(Dataset records)

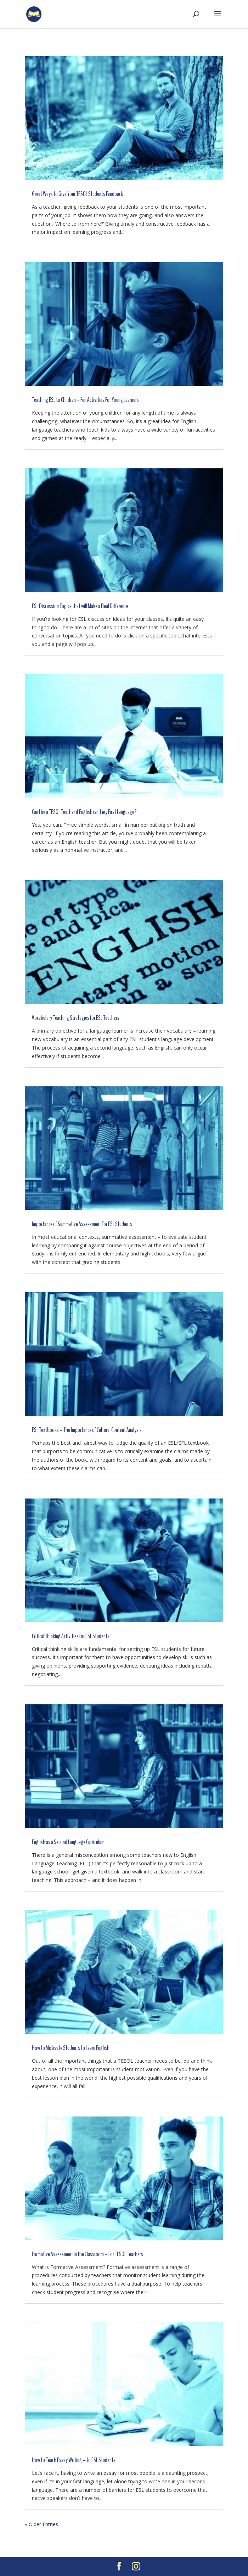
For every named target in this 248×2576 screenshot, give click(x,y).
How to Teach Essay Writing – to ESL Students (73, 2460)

(End Dataset records)
(Dataset records)

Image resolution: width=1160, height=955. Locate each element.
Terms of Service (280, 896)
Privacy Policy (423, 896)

(End Dataset records)
(Dataset records)

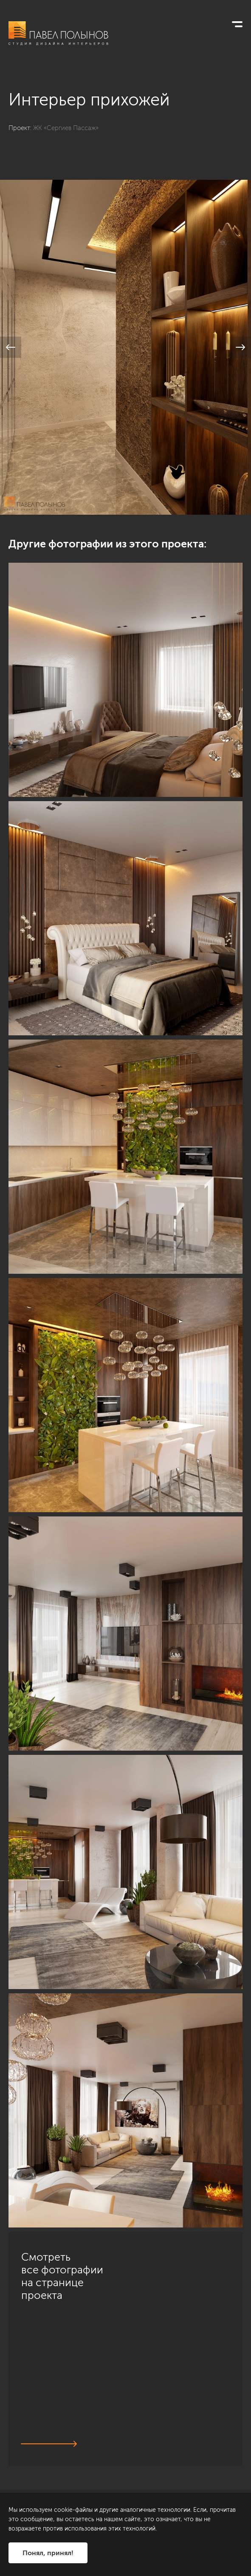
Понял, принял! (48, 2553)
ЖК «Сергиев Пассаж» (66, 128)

(End Dataset records)

Problem to work on: Repeat, word for word, the lines above between the line holding "Image resolution: width=1160, height=955." and the line holding "Privacy Policy (423, 896)", inclusive; omit everything else.

Solution below:
Image resolution: width=1160, height=955. Locate each element.
Terms of Service (280, 896)
Privacy Policy (423, 896)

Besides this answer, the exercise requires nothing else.